How would you increase separation on PAGE? - (May/02/2006 )
my protein has 2 bands very close 88KDa and 93 KDa which were separated beautifully on SDS-PAGE....but i want to run my protein on urea-PAGE..and 2 bands came out as one fat band 
...forget about urea PAGE just thinking in terms of ANY PAGE what would you do to seperate those....decrease voltage....add DTT....decrease % of the gel (currently its 7.5%).???? please all suggestions are GREATLY appreciated.....cause im so so short of time..... 
...forget about urea PAGE just thinking in terms of ANY PAGE what would you do to seperate those....decrease voltage....add DTT....decrease % of the gel (currently its 7.5%).???? please all suggestions are GREATLY appreciated.....cause im so so short of time..... May try Gradient gel.
Don't decrease DTT, I think it won't do anything good.
hi
i agree with the previous posts and would recommend a 4-15% gradient gel.
...forget about urea PAGE just thinking in terms of ANY PAGE what would you do to seperate those....decrease voltage....add DTT....decrease % of the gel (currently its 7.5%).???? please all suggestions are GREATLY appreciated.....cause im so so short of time..... does the fat band appear near the top, middle or bottom of the gel?
if it is near the top then decreasing the acrylamide concentration would help.
if it is near the middle then increasing the concentration to ~10-12% should improve your resolution (this is what i expect you see).
if it is near the bottom then increasing the concentration to ~15% should work.

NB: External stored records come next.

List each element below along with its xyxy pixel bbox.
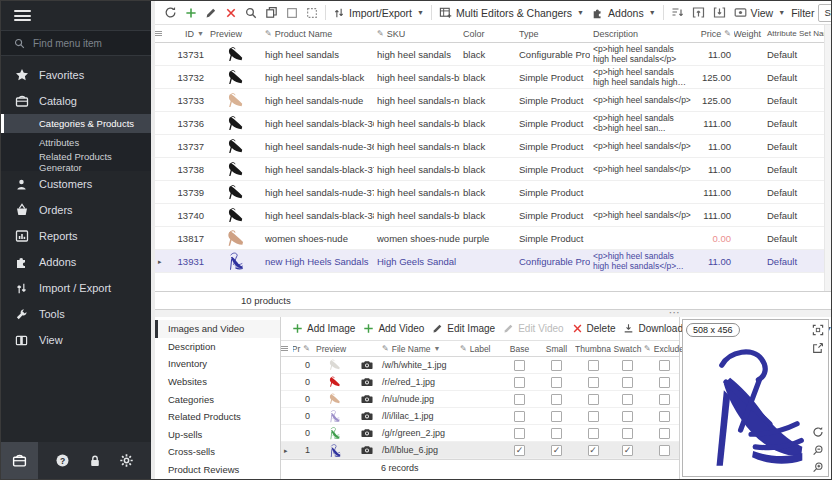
column-header-label[interactable]: ✎Label	[457, 341, 501, 356]
swatch-checkbox[interactable]	[622, 411, 633, 422]
refresh-button[interactable]	[160, 2, 181, 24]
column-header-product-name[interactable]: ✎Product Name	[262, 25, 374, 42]
column-header-description[interactable]: Description	[590, 25, 694, 42]
category-filter-select[interactable]: Show products from selected categories▼	[818, 4, 832, 22]
addons-button[interactable]: Addons▼	[588, 2, 660, 24]
base-checkbox[interactable]	[514, 428, 525, 439]
column-header-swatch[interactable]: Swatch	[611, 341, 644, 356]
image-row[interactable]: 0 /n/u/nude.jpg	[281, 391, 679, 408]
select-region-button[interactable]	[302, 2, 322, 24]
lock-button[interactable]	[88, 454, 102, 468]
zoom-in-button[interactable]	[812, 461, 824, 473]
small-checkbox[interactable]	[551, 377, 562, 388]
swatch-checkbox[interactable]	[622, 445, 633, 456]
swatch-checkbox[interactable]	[622, 428, 633, 439]
thumbnail-checkbox[interactable]	[588, 394, 599, 405]
table-row[interactable]: 13737 high heel sandals-nude-36high heel…	[155, 135, 831, 158]
hamburger-menu-icon[interactable]	[14, 8, 31, 24]
table-row[interactable]: 13733 high heel sandals-nudehigh heel sa…	[155, 89, 831, 112]
tab-websites[interactable]: Websites	[155, 373, 280, 391]
tab-description[interactable]: Description	[155, 338, 280, 356]
delete-button[interactable]	[221, 2, 241, 24]
image-row[interactable]: 0 /g/r/green_2.jpg	[281, 425, 679, 442]
column-header-camera[interactable]	[355, 341, 379, 356]
copy-button[interactable]	[261, 2, 282, 24]
settings-gear-button[interactable]	[119, 453, 134, 468]
column-header-preview[interactable]: Preview	[207, 25, 262, 42]
image-row[interactable]: 0 /r/e/red_1.jpg	[281, 374, 679, 391]
sidebar-item-categories-products[interactable]: Categories & Products	[1, 114, 151, 133]
thumbnail-checkbox[interactable]	[588, 428, 599, 439]
delete-image-button[interactable]: Delete	[568, 318, 620, 340]
zoom-out-button[interactable]	[812, 444, 824, 456]
column-header-small[interactable]: Small	[538, 341, 575, 356]
sidebar-item-view[interactable]: View	[1, 327, 151, 353]
tab-cross-sells[interactable]: Cross-sells	[155, 443, 280, 461]
table-row[interactable]: 13731 high heel sandalshigh heel sandals…	[155, 43, 831, 66]
table-row[interactable]: 13732 high heel sandals-blackhigh heel s…	[155, 66, 831, 89]
horizontal-splitter[interactable]: ⋯	[155, 310, 831, 317]
search-button[interactable]	[241, 2, 261, 24]
exclude-checkbox[interactable]	[659, 445, 670, 456]
small-checkbox[interactable]	[551, 428, 562, 439]
swatch-checkbox[interactable]	[622, 377, 633, 388]
small-checkbox[interactable]	[551, 360, 562, 371]
fit-to-screen-button[interactable]	[812, 324, 824, 336]
column-header-base[interactable]: Base	[501, 341, 538, 356]
vertical-scrollbar[interactable]	[824, 25, 831, 291]
sidebar-item-catalog[interactable]: Catalog	[1, 88, 151, 114]
table-row[interactable]: 13736 high heel sandals-black-36high hee…	[155, 112, 831, 135]
tab-product-reviews[interactable]: Product Reviews	[155, 461, 280, 479]
help-button[interactable]: ?	[55, 453, 70, 468]
sidebar-item-favorites[interactable]: Favorites	[1, 62, 151, 88]
catalog-mode-button[interactable]	[1, 442, 38, 479]
image-row[interactable]: 0 /l/i/lilac_1.jpg	[281, 408, 679, 425]
add-button[interactable]	[181, 2, 201, 24]
base-checkbox[interactable]	[514, 360, 525, 371]
thumbnail-checkbox[interactable]	[588, 411, 599, 422]
swatch-checkbox[interactable]	[622, 394, 633, 405]
checkbox-select-button[interactable]	[282, 2, 302, 24]
collapse-down-button[interactable]	[709, 2, 730, 24]
table-row[interactable]: 13740 high heel sandals-black-38high hee…	[155, 204, 831, 227]
column-header-price[interactable]: Price✎	[694, 25, 734, 42]
column-header-pr[interactable]: Pr✎	[293, 341, 313, 356]
tab-related-products[interactable]: Related Products	[155, 408, 280, 426]
column-header-file-name[interactable]: ✎File Name▼	[379, 341, 457, 356]
expand-up-button[interactable]	[688, 2, 709, 24]
sidebar-item-tools[interactable]: Tools	[1, 301, 151, 327]
sidebar-item-related-products-generator[interactable]: Related Products Generator	[1, 152, 151, 171]
image-row[interactable]: 0 /w/h/white_1.jpg	[281, 357, 679, 374]
column-header-weight[interactable]: Weight	[734, 25, 764, 42]
small-checkbox[interactable]	[551, 411, 562, 422]
tab-up-sells[interactable]: Up-sells	[155, 426, 280, 444]
search-input[interactable]	[33, 38, 143, 49]
column-header-id[interactable]: ID▼	[167, 25, 207, 42]
sidebar-item-orders[interactable]: Orders	[1, 197, 151, 223]
sidebar-search[interactable]	[1, 30, 151, 56]
tab-images-and-video[interactable]: Images and Video	[155, 320, 280, 338]
view-button[interactable]: View▼	[730, 2, 790, 24]
base-checkbox[interactable]	[514, 411, 525, 422]
edit-image-button[interactable]: Edit Image	[428, 318, 499, 340]
multi-editors-button[interactable]: Multi Editors & Changers▼	[435, 2, 588, 24]
table-row[interactable]: 13739 high heel sandals-nude-37high heel…	[155, 181, 831, 204]
column-header-attribute-set[interactable]: Attribute Set Name	[764, 25, 824, 42]
edit-video-button[interactable]: Edit Video	[499, 318, 567, 340]
base-checkbox[interactable]	[514, 445, 525, 456]
swatch-checkbox[interactable]	[622, 360, 633, 371]
add-video-button[interactable]: Add Video	[359, 318, 428, 340]
add-image-button[interactable]: Add Image	[288, 318, 359, 340]
tab-categories[interactable]: Categories	[155, 390, 280, 408]
column-header-thumbnail[interactable]: Thumbna	[575, 341, 611, 356]
sidebar-item-addons[interactable]: Addons	[1, 249, 151, 275]
edit-button[interactable]	[201, 2, 221, 24]
sidebar-item-attributes[interactable]: Attributes	[1, 133, 151, 152]
column-header-sku[interactable]: ✎SKU	[374, 25, 460, 42]
table-row-selected[interactable]: 13931 new High Heels SandalsHigh Geels S…	[155, 250, 831, 273]
sidebar-item-import-export[interactable]: Import / Export	[1, 275, 151, 301]
import-export-button[interactable]: Import/Export▼	[329, 2, 428, 24]
exclude-checkbox[interactable]	[659, 428, 670, 439]
thumbnail-checkbox[interactable]	[588, 360, 599, 371]
column-header-color[interactable]: Color	[460, 25, 516, 42]
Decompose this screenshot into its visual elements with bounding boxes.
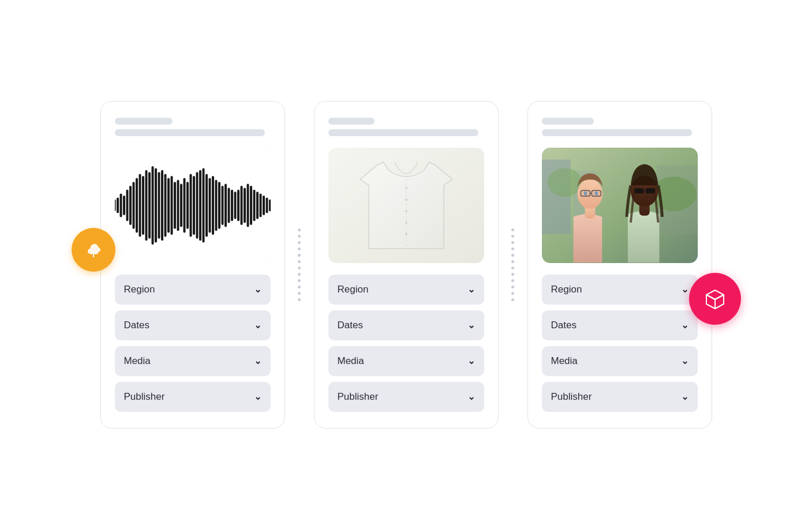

while a gradient gel improves overall resolution, if you are separating only the 2 bands identified in your question then a single concentration or shallow gradient (eg- 10-12%) gel is all you need and will resolve the two proteins better.
I agree with mdfenko, a gradient would be suitable to see all proteins from low to high molecular weight rather to separate to close bands.
do you run until front dye reaches the bottom? if your band is quite up, you could let it migrate more, until your band of interest migrates to the last third of the gel (I mean close to the bottom).
thank you so much for your replies!
i dont want to decrease DTT, i didnt add it, im thinking if I should add it...
i have attached the photo here....as you can see very poor resolution....sorry that marker (right) and my protein (left) have so much space in between...i wanted to load something in between but it didnt work out...
...so in the protein you might see two bands...lower one is not my interest....but the upper one (which should be two) is what i want to see clearly..in the marker two bands 97Kda and 66Kda are smashed together in one band (usually they are far away in SDS-PAGE..other bands are fine i guess..Missele,was also thinking about waiting a little bit longer, i turn off the gel when BPB reaches the end...how do i know for how long to wait?
N.B sorry it seems im not able to load the attachment anyway all the bands are in the most upper part of the gel....they are not even in the middle....
thank you for the suggestions again....
Don't decrease DTT, I think it won't do anything good.
i dont want to decrease DTT, i didnt add it, im thinking if I should add it...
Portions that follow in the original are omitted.